Tribune Staff Reporter

nscavella@tribunemedia.net

FORMER Renew Bahamas CEO Michael Cox and his uncle Maurice were collectively fined $6,000 yesterday for working at a local scrapyard without valid work permits late last year. Senior Magistrate Carolyn Vogt-Evans fined both United Kingdom natives $3,000 after convicting them for illegally engaging in gainful employment in October 2018.

The Tribune understands their fines were paid in full yesterday. They faced a year in prison if they defaulted.

The Newcastle natives were further ordered by the senior magistrate to be turned over to the Department of Immigration for deportation upon paying their respective fines.

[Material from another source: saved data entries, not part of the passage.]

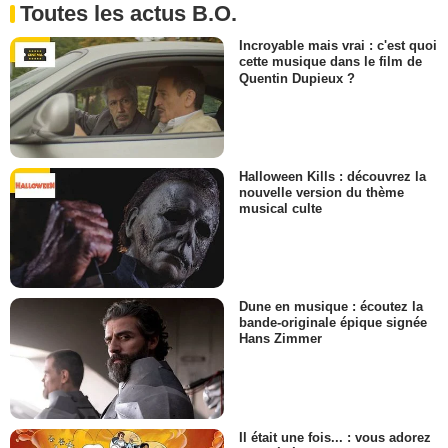
Toutes les actus B.O.
Incroyable mais vrai : c'est quoi
cette musique dans le film de
Quentin Dupieux ?
Halloween Kills : découvrez la
nouvelle version du thème
musical culte
Dune en musique : écoutez la
bande-originale épique signée
Hans Zimmer
Il était une fois... : vous adorez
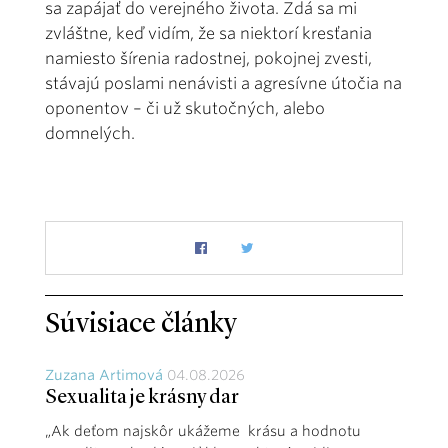
sa zapájať do verejného života. Zdá sa mi
zvláštne, keď vidím, že sa niektorí kresťania
namiesto šírenia radostnej, pokojnej zvesti,
stávajú poslami nenávisti a agresívne útočia na
oponentov – či už skutočných, alebo
domnelých.
Súvisiace články
Zuzana Artimová
04.08.2026
Sexualita je krásny dar
„Ak deťom najskôr ukážeme krásu a hodnotu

One of the pair’s attorneys, Alex Morley, indicated that Michael Cox has two children with his wife, who is a professor at the University of The Bahamas. However, the senior magistrate said that fact should have put both men “in a posture of greater care to abide by The Bahamas’ immigration laws”.

“No one is above the law,” she added. “Not this court, and certainly not any person visiting these here Commonwealth of The Bahamas.”

The sentences came despite the pair’s insistence that they were not working as previously claimed when immigration officers arrested them on October 5, 2018.

Immigration Officer Corey Bonaby testified that on the date in question he received instructions from one of his superiors, Peter Joseph, to investigate a matter in the area of Summerset Estates. He said he had received a complaint that two Caucasian males, thought to be foreigners, were working at a heavy equipment site.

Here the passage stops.